Best shown on this diagram from orignal publication: MADDPG diagram

MADDPG Algorithm pseudo code MADDPG algorithm

Exploration vs Exploitation

I found that forcing agents to explore a lot in first stage of training was necessary to solve the environment in reasonable time, otherwise agents tended to barely take any actions, often staying motionless next to the net. In order to achive that I introduced to take fully random actions for first 20% of training episodes, just by drawing action vectors from standard normal distribution. After that period I switch back to Ornstein-Uhlenbeck process with theta = 0.15 and sigma = 0.2, but I scale noise volume drawn from it by epsilon value.

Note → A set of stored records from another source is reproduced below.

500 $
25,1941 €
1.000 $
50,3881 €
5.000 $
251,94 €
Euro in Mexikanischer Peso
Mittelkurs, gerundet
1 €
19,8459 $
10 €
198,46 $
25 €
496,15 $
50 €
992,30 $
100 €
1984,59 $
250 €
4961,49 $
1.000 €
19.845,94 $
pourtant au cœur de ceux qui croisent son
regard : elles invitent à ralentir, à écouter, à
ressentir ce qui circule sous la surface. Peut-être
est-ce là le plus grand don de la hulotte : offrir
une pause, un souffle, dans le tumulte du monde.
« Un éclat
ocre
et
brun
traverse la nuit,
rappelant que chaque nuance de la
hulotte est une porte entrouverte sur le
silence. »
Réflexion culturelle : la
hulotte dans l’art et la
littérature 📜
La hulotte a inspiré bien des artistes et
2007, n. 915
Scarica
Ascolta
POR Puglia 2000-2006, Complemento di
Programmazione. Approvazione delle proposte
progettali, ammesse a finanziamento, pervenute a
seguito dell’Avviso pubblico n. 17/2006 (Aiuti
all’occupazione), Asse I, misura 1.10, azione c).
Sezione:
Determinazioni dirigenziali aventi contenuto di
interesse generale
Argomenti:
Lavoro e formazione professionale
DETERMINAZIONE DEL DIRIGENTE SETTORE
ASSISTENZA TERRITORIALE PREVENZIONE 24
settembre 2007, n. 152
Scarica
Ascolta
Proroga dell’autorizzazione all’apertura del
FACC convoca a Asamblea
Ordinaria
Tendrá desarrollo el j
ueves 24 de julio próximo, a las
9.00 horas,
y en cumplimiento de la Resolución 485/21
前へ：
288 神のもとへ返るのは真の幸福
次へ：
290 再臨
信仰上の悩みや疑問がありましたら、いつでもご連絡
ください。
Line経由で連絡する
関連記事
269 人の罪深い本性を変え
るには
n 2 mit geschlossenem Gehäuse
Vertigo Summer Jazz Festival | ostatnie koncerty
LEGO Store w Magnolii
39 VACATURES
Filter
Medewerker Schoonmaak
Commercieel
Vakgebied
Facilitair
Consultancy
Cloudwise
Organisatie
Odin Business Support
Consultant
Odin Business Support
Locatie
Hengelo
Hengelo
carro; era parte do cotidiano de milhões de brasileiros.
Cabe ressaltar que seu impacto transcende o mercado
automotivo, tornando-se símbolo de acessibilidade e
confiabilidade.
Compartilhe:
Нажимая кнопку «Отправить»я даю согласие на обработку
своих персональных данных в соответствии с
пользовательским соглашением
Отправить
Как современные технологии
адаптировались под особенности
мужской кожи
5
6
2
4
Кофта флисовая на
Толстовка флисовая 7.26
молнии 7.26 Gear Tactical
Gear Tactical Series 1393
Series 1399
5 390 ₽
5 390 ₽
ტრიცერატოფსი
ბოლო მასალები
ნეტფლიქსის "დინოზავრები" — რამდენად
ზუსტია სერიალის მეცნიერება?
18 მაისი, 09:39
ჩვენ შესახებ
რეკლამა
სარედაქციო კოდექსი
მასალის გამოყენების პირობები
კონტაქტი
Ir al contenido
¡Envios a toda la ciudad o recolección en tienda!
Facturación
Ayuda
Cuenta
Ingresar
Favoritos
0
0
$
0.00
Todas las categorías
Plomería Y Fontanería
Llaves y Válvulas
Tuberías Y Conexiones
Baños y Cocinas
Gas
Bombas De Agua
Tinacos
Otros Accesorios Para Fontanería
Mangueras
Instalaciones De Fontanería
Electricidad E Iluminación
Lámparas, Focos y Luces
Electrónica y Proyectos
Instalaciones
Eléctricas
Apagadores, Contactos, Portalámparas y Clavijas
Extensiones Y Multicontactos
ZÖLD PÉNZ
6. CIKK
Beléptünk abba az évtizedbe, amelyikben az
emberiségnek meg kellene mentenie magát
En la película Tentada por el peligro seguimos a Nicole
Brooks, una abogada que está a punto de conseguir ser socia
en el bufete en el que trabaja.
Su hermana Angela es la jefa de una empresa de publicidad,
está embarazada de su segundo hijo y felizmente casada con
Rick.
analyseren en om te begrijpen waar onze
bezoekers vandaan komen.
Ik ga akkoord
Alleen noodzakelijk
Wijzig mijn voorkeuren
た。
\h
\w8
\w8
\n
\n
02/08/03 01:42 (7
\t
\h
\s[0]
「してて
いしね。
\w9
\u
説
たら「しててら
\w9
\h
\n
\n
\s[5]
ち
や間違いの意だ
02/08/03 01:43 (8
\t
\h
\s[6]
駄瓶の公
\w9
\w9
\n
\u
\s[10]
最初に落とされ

Epsilon starts at value of 0.9 and decays by 0.999 every 10 episodes down to the minimum of 0.01. Below code snippet from utils.py train_agent function shows the importants explained above:

 eps = 0.9
 #...
 if i_episode < 0.2 * n_episodes:
        actions = np.random.standard_normal((num_agents, action_size))
    else:
        actions   =  np.vstack( [a.act(s, add_noise=True, epsilon=eps) for (a,s) in zip(agents, states[:]) ])  

#...
if step_counter % 10 == 0:
    eps = max(eps_end, eps_decay*eps)         

Introduction of this greatly improved the learning speed.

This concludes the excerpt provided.